Day From/to Altitude
1 Drive to Talkeetna; fly to Kahiltna Airstrip (base camp) 2,200m
2 Move to Camp 1 2,350m
3 Load carry to cache below Camp 2 3,000m
4 Move to Camp 2 3,350m
5 Back carry from below Camp 2 3,350m
6 Rest day at Camp 2 3,350m
7 Load carry to cache around Windy Corner 4,100m
8 Move up to Camp 3 4,330m
9 Rest day at Camp 3 (snowed in) 4,330m
10 Back carry from Windy Corner 4,330m
11 Rest day (hike to ‘End of the World’) 4,330m
12 Load carry to cache at the top of the fixed ropes 4,900m
13 Rest day at Camp 3 4,330m
14 Move up and establish Camp 4/High Camp 5,245m
15 Back carry/rest day at Camp 4/High Camp 5,245m
16 Summit day 6,100m
17 Descend to Camp 3 4,330m
18 Descend to Kahiltna Airstrip (base camp) 2,200m
19 Return flight to Talkeetna n/a
20 Contingency day n/a
21 Contingency day n/a

Onto the glacier

Our team of nine clients and three guides met in Anchorage, Alaska’s biggest city, the day before the expedition to finalise gear and complete some last-minute shopping. The following day we drove two hours north to the tiny frontier town of Talkeetna. Here, we visited the National Park Service ranger station to register our details and receive a short briefing before hopping on a tiny single-engined propeller plane, fitted with skis, for a thrilling 45-minute flight onto the Kahiltna Glacier.

That first afternoon and evening, we set ourselves up at Kahiltna base camp and set about organising our gear and familiarising ourselves with the routines of glacier life. We scraped bases out for tents, dug vestibules into their porches, learnt how to use our Clean Mountain Cans (CMCs) – the portable toilets that we would use to transfer all our human waste off the mountain, organised our gear for the following morning and generally marvelled at the fantastical panoramic views surrounding us.

The first day on the mountain was a day I had been dreading and training for since I first put down my deposit for the expedition.

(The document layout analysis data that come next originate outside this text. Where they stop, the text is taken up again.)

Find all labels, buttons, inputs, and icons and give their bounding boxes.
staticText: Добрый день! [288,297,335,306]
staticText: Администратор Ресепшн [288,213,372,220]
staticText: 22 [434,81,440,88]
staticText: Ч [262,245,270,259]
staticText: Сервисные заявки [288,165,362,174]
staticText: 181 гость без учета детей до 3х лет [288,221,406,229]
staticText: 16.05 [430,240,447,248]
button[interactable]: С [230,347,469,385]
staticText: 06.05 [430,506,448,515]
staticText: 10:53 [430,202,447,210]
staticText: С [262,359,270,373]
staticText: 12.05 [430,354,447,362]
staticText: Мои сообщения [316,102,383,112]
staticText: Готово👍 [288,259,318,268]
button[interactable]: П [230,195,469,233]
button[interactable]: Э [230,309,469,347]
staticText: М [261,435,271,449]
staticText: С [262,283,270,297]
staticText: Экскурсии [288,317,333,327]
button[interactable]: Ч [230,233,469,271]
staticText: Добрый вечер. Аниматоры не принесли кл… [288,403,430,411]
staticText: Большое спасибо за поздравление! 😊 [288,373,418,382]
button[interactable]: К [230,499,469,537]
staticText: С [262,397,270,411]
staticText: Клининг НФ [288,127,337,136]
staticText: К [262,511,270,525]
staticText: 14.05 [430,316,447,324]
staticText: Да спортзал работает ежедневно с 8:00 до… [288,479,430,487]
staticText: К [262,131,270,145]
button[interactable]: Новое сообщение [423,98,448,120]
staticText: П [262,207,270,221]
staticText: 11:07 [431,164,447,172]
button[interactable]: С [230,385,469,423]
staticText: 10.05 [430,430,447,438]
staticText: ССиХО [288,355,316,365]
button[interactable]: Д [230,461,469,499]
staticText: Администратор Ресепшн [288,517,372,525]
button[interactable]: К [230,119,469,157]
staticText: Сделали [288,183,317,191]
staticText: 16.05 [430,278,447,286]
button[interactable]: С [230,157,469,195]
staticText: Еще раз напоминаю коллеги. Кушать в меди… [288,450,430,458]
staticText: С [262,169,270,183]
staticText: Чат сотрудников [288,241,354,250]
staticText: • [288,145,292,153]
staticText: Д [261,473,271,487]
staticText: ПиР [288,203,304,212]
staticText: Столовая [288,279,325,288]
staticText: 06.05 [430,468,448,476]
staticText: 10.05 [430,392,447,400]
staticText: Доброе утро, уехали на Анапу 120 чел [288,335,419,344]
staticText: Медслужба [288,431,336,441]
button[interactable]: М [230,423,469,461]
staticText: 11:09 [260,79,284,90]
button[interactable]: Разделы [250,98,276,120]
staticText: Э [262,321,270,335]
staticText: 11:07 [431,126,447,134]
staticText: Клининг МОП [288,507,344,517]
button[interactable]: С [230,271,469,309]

It would be the only day on the mountain when we would be carrying all our gear in what’s known as a ‘single carry’ to Camp 1. When we weighed our gear in Talkeetna, we had 720kg of gear between 12 people – 60kg each. This was split between a sledge (~40kg) and a backpack (~20kg).

A climber pulls a sledge on Denali
Atlas & Boots A climber pulls a sledge on day one

Although it was my first time pulling a sledge and my first time moving as a four-person roped team, in the end, my training paid off and the day proved to be manageable. We soon found a rhythm and worked our way along the glacier as it swung around Mt Frances with the peaks of the enormous Mt Foraker and its neighbour Mt Crosson towering over us.

The first part of the ‘climb’ was actually downhill. Heartbreak Hill drops around 175m (575ft) out of base camp. It is so named as its ascent is the final challenge of most expeditions on the mountain. After this, the route gently climbs the glacier towards Camp 1. We had glorious weather that day and were moving in our base layers, struggling to stay cool with the strong sun beating down from above and reflecting off the ice from below. 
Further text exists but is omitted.